ASSIGNMENT ->
Check each line of the entries below for the word "бесплатно" and state only how many lines have it.

:: DATASET EXCERPTS ::

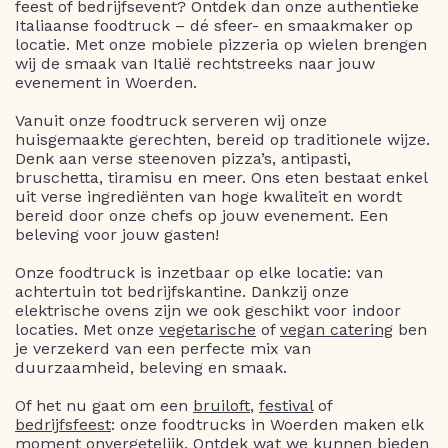
feest of bedrijfsevent? Ontdek dan onze authentieke
Italiaanse foodtruck – dé sfeer- en smaakmaker op
locatie. Met onze mobiele pizzeria op wielen brengen
wij de smaak van Italië rechtstreeks naar jouw
evenement in Woerden.
Vanuit onze foodtruck serveren wij onze
huisgemaakte gerechten, bereid op traditionele wijze.
Denk aan verse steenoven pizza’s, antipasti,
bruschetta, tiramisu en meer. Ons eten bestaat enkel
uit verse ingrediënten van hoge kwaliteit en wordt
bereid door onze chefs op jouw evenement. Een
beleving voor jouw gasten!
Onze foodtruck is inzetbaar op elke locatie: van
achtertuin tot bedrijfskantine. Dankzij onze
elektrische ovens zijn we ook geschikt voor indoor
locaties. Met onze
vegetarische
of
vegan catering
ben
je verzekerd van een perfecte mix van
duurzaamheid, beleving en smaak.
Of het nu gaat om een
bruiloft
,
festival
of
bedrijfsfeest
: onze foodtrucks in Woerden maken elk
moment onvergetelijk. Ontdek wat we kunnen bieden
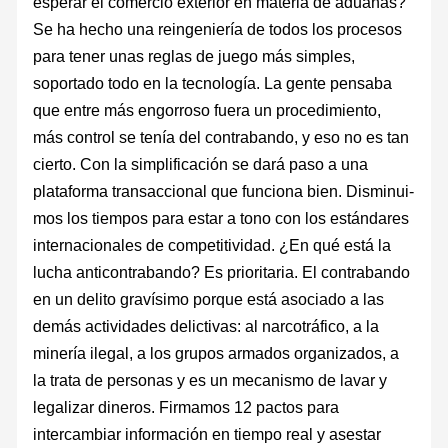
esperar el comercio exterior en materia de aduanas?
Se ha hecho una reingeniería de todos los procesos
para tener unas reglas de juego más simples,
soportado todo en la tecnología. La gente pensaba
que entre más engorroso fuera un procedimiento,
más control se tenía del contrabando, y eso no es tan
cierto. Con la simplificación se dará paso a una
plataforma transaccional que funciona bien. Disminui­
mos los tiempos para estar a tono con los es­tándares
internacionales de competitividad. ¿En qué está la
lucha anticontrabando? Es prioritaria. El contrabando
en un delito gravísimo porque está asociado a las
demás actividades delictivas: al narcotráfico, a la
minería ilegal, a los grupos armados organi­zados, a
la trata de personas y es un mecanis­mo de lavar y
legalizar dineros. Firmamos 12 pactos para
intercambiar información en tiempo real y asestar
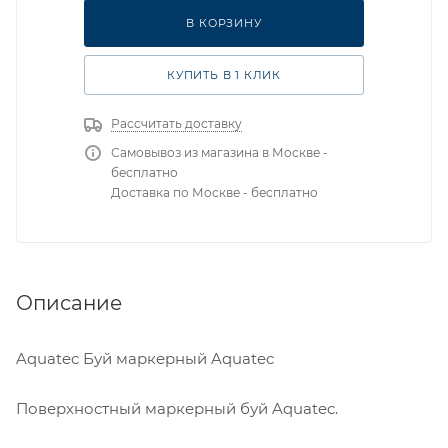
В КОРЗИНУ
КУПИТЬ В 1 КЛИК
Рассчитать доставку
Самовывоз из магазина в Москве -
бесплатно
Доставка по Москве - бесплатно
Описание
Aquatec Буй маркерный Aquatec
Поверхностный маркерный буй Aquatec.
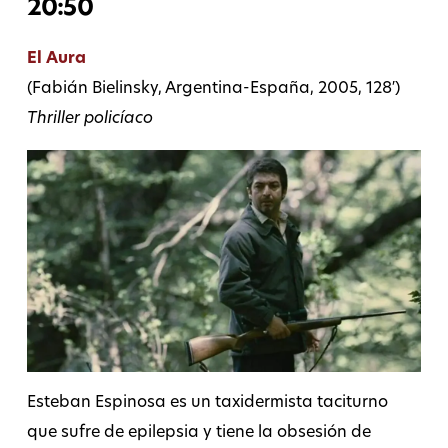
20:50
El Aura
(Fabián Bielinsky, Argentina-España, 2005, 128′)
Thriller policíaco
Esteban Espinosa es un taxidermista taciturno
que sufre de epilepsia y tiene la obsesión de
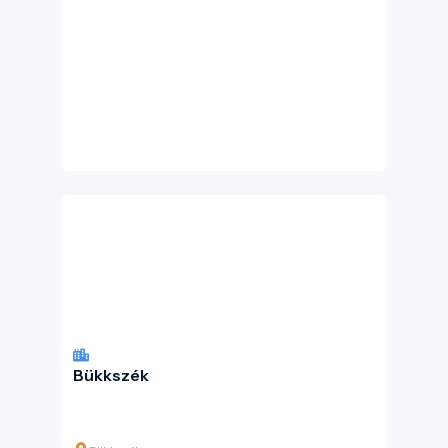
Bükkszék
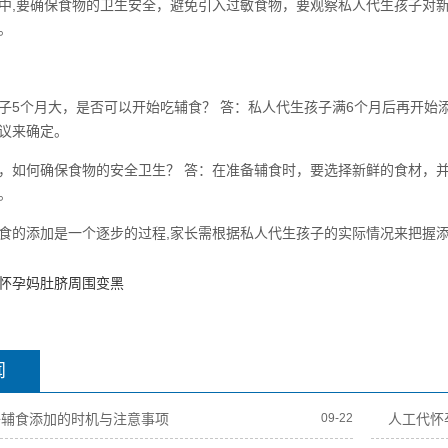
中,要确保食物的卫生安全，避免引入过敏食物，要观察私人代生孩子对
。
子5个月大，是否可以开始吃辅食？ 答：私人代生孩子满6个月后再开始
议来确定。
，如何确保食物的安全卫生？ 答：在准备辅食时，要选择新鲜的食材，
。
食的添加是一个逐步的过程,家长需根据私人代生孩子的实际情况来把握
怀孕妈肚脐周围变黑
闻
子辅食添加的时机与注意事项
09-22
人工代怀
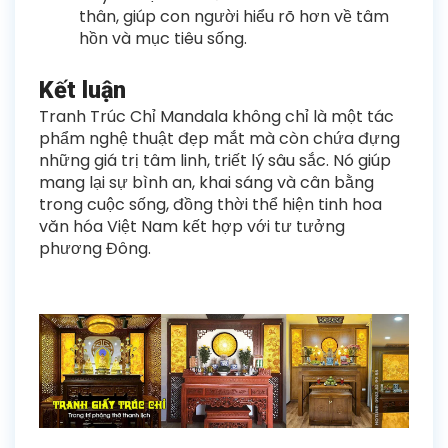
thân, giúp con người hiểu rõ hơn về tâm
hồn và mục tiêu sống.
Kết luận
Tranh Trúc Chỉ Mandala không chỉ là một tác
phẩm nghệ thuật đẹp mắt mà còn chứa đựng
những giá trị tâm linh, triết lý sâu sắc. Nó giúp
mang lại sự bình an, khai sáng và cân bằng
trong cuộc sống, đồng thời thể hiện tinh hoa
văn hóa Việt Nam kết hợp với tư tưởng
phương Đông.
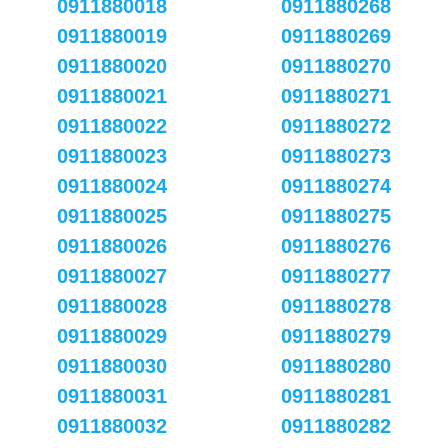
0911880018
0911880268
0911880019
0911880269
0911880020
0911880270
0911880021
0911880271
0911880022
0911880272
0911880023
0911880273
0911880024
0911880274
0911880025
0911880275
0911880026
0911880276
0911880027
0911880277
0911880028
0911880278
0911880029
0911880279
0911880030
0911880280
0911880031
0911880281
0911880032
0911880282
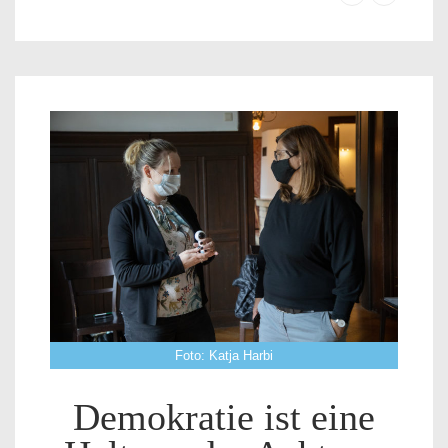
Foto: Katja Harbi
Demokratie ist eine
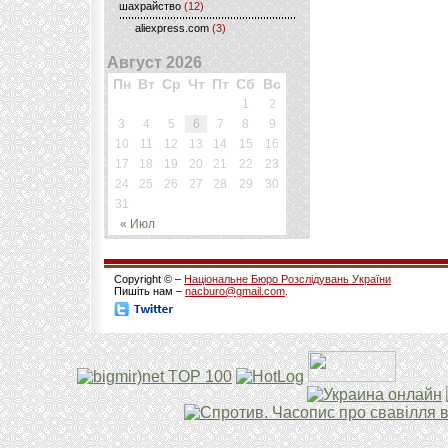
шахрайство
(12)
aliexpress.com
(3)
Август 2026
Пн
Вт
Ср
Чт
Пт
Сб
Вс
1
2
3
4
5
6
7
8
9
10
11
12
13
14
15
16
17
18
19
20
21
22
23
24
25
26
27
28
29
30
31
« Июл
Copyright © –
Національне Бюро Розслідувань України
Пишіть нам –
nacburo@gmail.com
.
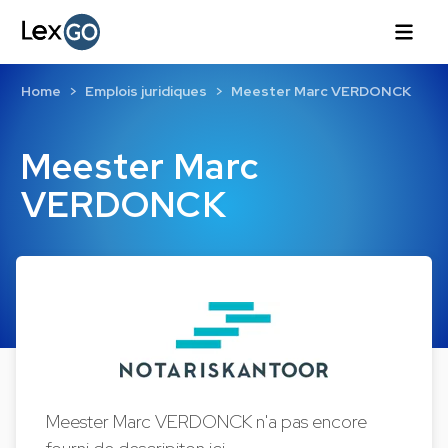
Home
Emplois juridiques
Meester Marc VERDONCK
Meester Marc
VERDONCK
Meester Marc VERDONCK n'a pas encore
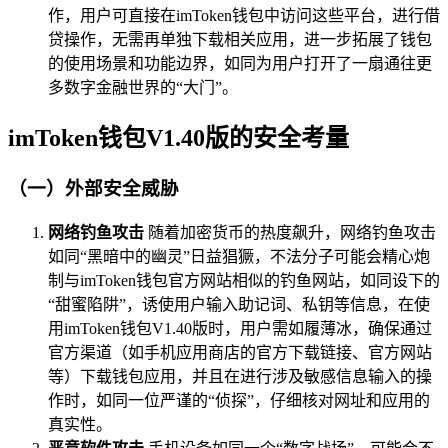
作，用户可直接在imToken钱包中访问这些平台，进行借
贷操作，无需再单独下载相关应用，进一步拓展了钱包
的使用场景和功能边界，如同为用户打开了一扇通往更
多数字金融世界的“大门”。
imToken钱包V1.40版的安全考量
（一）外部安全威胁
网络钓鱼攻击
随着加密货币的热度飙升，网络钓鱼攻击
如同“黑暗中的幽灵”日益猖獗，不法分子可能会精心炮
制与imToken钱包官方网站相似的钓鱼网站，如同设下的
“甜蜜陷阱”，诱使用户输入助记词、私钥等信息，在使
用imToken钱包V1.40版时，用户需如履薄冰，确保通过
官方渠道（如手机应用商店的官方下载链接、官方网站
等）下载钱包应用，并且在进行涉及敏感信息输入的操
作时，如同一位严谨的“侦探”，仔细核对网址和应用的
真实性。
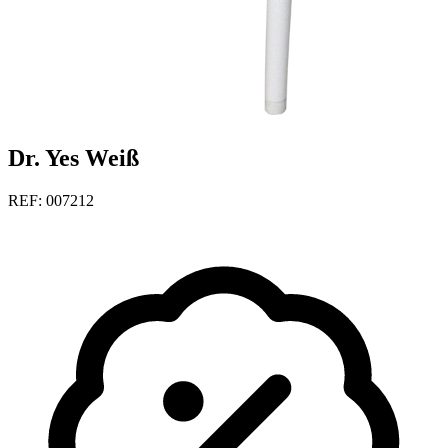
Dr. Yes Weiß
REF: 007212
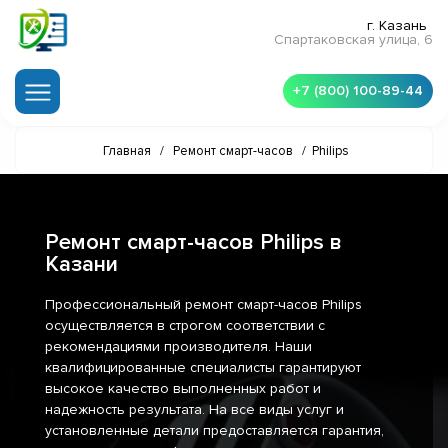
г. Казань
Спартаковская улица, 6
+7 (800) 100-89-44
Главная
/
Ремонт смарт-часов
/
Philips
Ремонт смарт-часов Philips в
Казани
Профессиональный ремонт смарт-часов Philips
осуществляется в строгом соответствии с
рекомендациями производителя. Наши
квалифицированные специалисты гарантируют
высокое качество выполненных работ и
надежность результата. На все виды услуг и
установленные детали предоставляется гарантия,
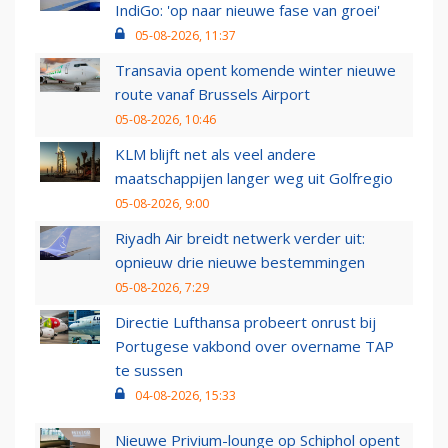
IndiGo: 'op naar nieuwe fase van groei'
05-08-2026, 11:37
Transavia opent komende winter nieuwe
route vanaf Brussels Airport
05-08-2026, 10:46
KLM blijft net als veel andere
maatschappijen langer weg uit Golfregio
05-08-2026, 9:00
Riyadh Air breidt netwerk verder uit:
opnieuw drie nieuwe bestemmingen
05-08-2026, 7:29
Directie Lufthansa probeert onrust bij
Portugese vakbond over overname TAP
te sussen
04-08-2026, 15:33
Nieuwe Privium-lounge op Schiphol opent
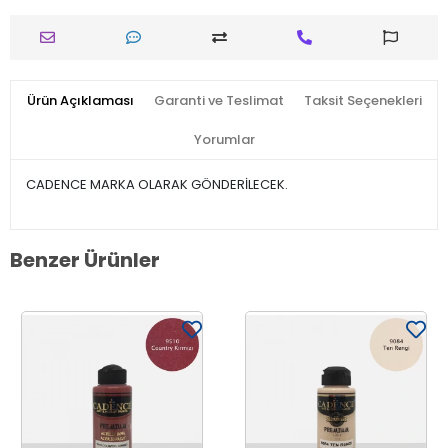
Ürün Açıklaması
Garanti ve Teslimat
Taksit Seçenekleri
Yorumlar
CADENCE MARKA OLARAK GÖNDERİLECEK.
Benzer Ürünler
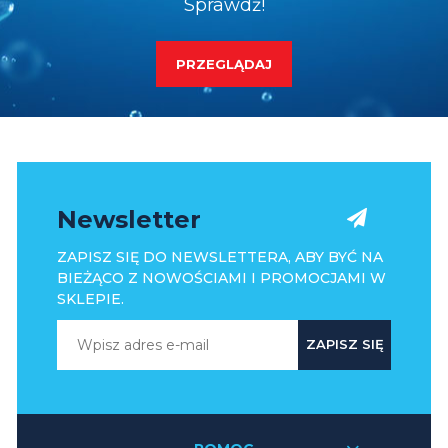
Sprawdź!
PRZEGLĄDAJ
Newsletter
ZAPISZ SIĘ DO NEWSLETTERA, ABY BYĆ NA
BIEŻĄCO Z NOWOŚCIAMI I PROMOCJAMI W
SKLEPIE.
ZAPISZ SIĘ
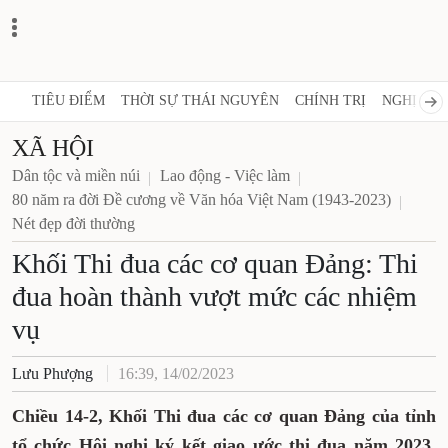
TIÊU ĐIỂM
THỜI SỰ THÁI NGUYÊN
CHÍNH TRỊ
NGHỊ QUY
XÃ HỘI
Dân tộc và miền núi
Lao động - Việc làm
80 năm ra đời Đề cương về Văn hóa Việt Nam (1943-2023)
Nét đẹp đời thường
Khối Thi đua các cơ quan Đảng: Thi
đua hoàn thành vượt mức các nhiệm
vụ
Lưu Phượng
16:39, 14/02/2023
Chiều 14-2, Khối Thi đua các cơ quan Đảng của tỉnh
tổ chức Hội nghị ký kết giao ước thi đua năm 2023.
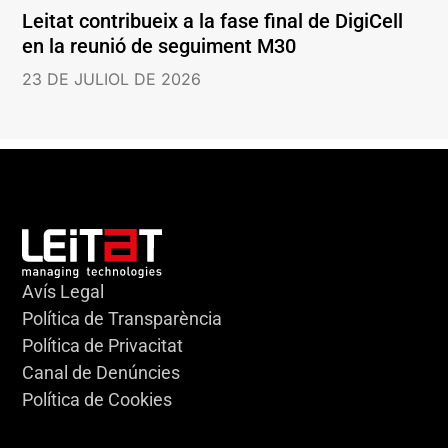
Leitat contribueix a la fase final de DigiCell
en la reunió de seguiment M30
23 DE JULIOL DE 2026
Avís Legal
Política de Transparència
Política de Privacitat
Canal de Denúncies
Política de Cookies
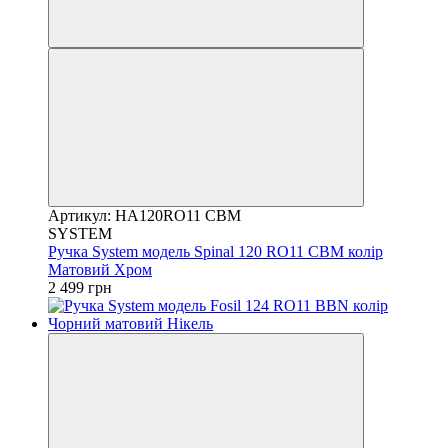
Артикул: HA120RO11 CBM
SYSTEM
Ручка System модель Spinal 120 RO11 CBM колір
Матовий Хром
2 499 грн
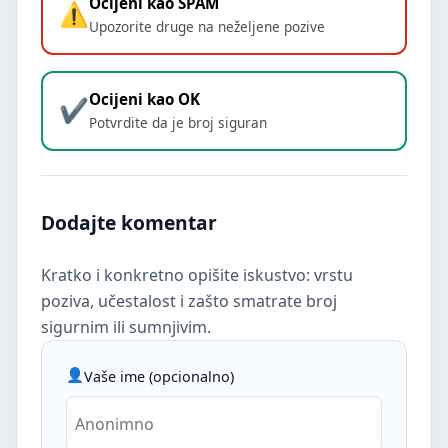
Ocijeni kao SPAM
Upozorite druge na neželjene pozive
Ocijeni kao OK
Potvrdite da je broj siguran
Dodajte komentar
Kratko i konkretno opišite iskustvo: vrstu
poziva, učestalost i zašto smatrate broj
sigurnim ili sumnjivim.
Vaše ime (opcionalno)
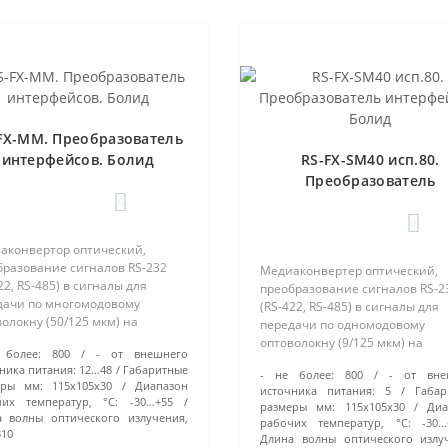
FX-MM. Преобразователь
интерфейсов. Болид
RS-FX-SM40 исп.80.
Преобразователь
интерфейсов. Болид
0
0
аконвертор оптический,
бразование сигналов RS-232
Медиаконвертер оптический,
22, RS-485) в сигналы для
преобразование сигналов RS-2
дачи по многомодовому
(RS-422, RS-485) в сигналы для
олокну (50/125 мкм) на
передачи по одномодовому
ояние до 2 км, тип оптического
оптоволокну (9/125 мкм) на
 более:
800
- от внешнего
ма SC/PC, U-пит.12...48 В, I-
расстояние до 80 км, тип
ника питания:
12…48
Габаритные
800 мА, IP20, t-раб.-30…+55°С, 1..
- не более:
800
- от вне
оптического разъема SC/PC, U-
еры мм:
115х105х30
Диапазон
источника питания:
5
Габар
В, I-потр.800 мА, IP20, t-раб.-30…
чих температур, °С:
-30…+55
размеры мм:
115х105х30
Диа
+55°С, 115x105x..
 волны оптического излучения,
рабочих температур, °С:
-30…
310
Длина волны оптического излу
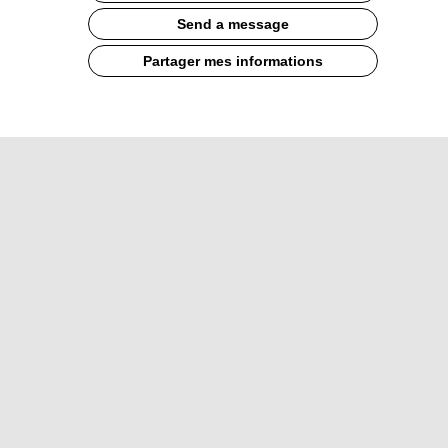
Send a message
Partager mes informations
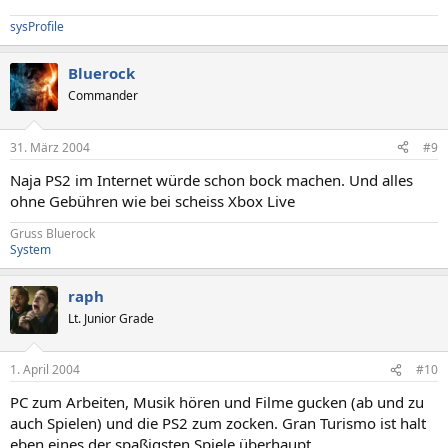
sysProfile
Bluerock
Commander
31. März 2004
#9
Naja PS2 im Internet würde schon bock machen. Und alles
ohne Gebühren wie bei scheiss Xbox Live
Gruss Bluerock
System
raph
Lt. Junior Grade
1. April 2004
#10
PC zum Arbeiten, Musik hören und Filme gucken (ab und zu
auch Spielen) und die PS2 zum zocken. Gran Turismo ist halt
eben eines der spaßigsten Spiele überhaupt...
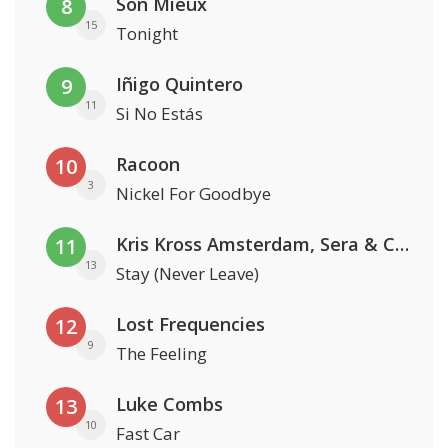
Son Mieux
8
15
Tonight
Iñigo Quintero
9
11
Si No Estás
Racoon
10
3
Nickel For Goodbye
Kris Kross Amsterdam, Sera & Conor Maynard
11
13
Stay (Never Leave)
Lost Frequencies
12
9
The Feeling
Luke Combs
13
10
Fast Car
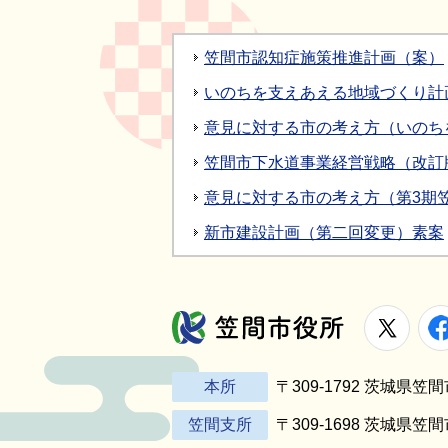
笠間市認知症施策推進計画（案）
いのちを支えあえる地域づくり計
意見に対する市の考え方（いのち
笠間市下水道事業経営戦略（改訂
意見に対する市の考え方（第3期
新市建設計画（第二回変更）素案
X
笠間市役所
本所
〒309-1792 茨城県
笠間支所
〒309-1698 茨城県笠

:::

EXERCISE OUTPUT ->
2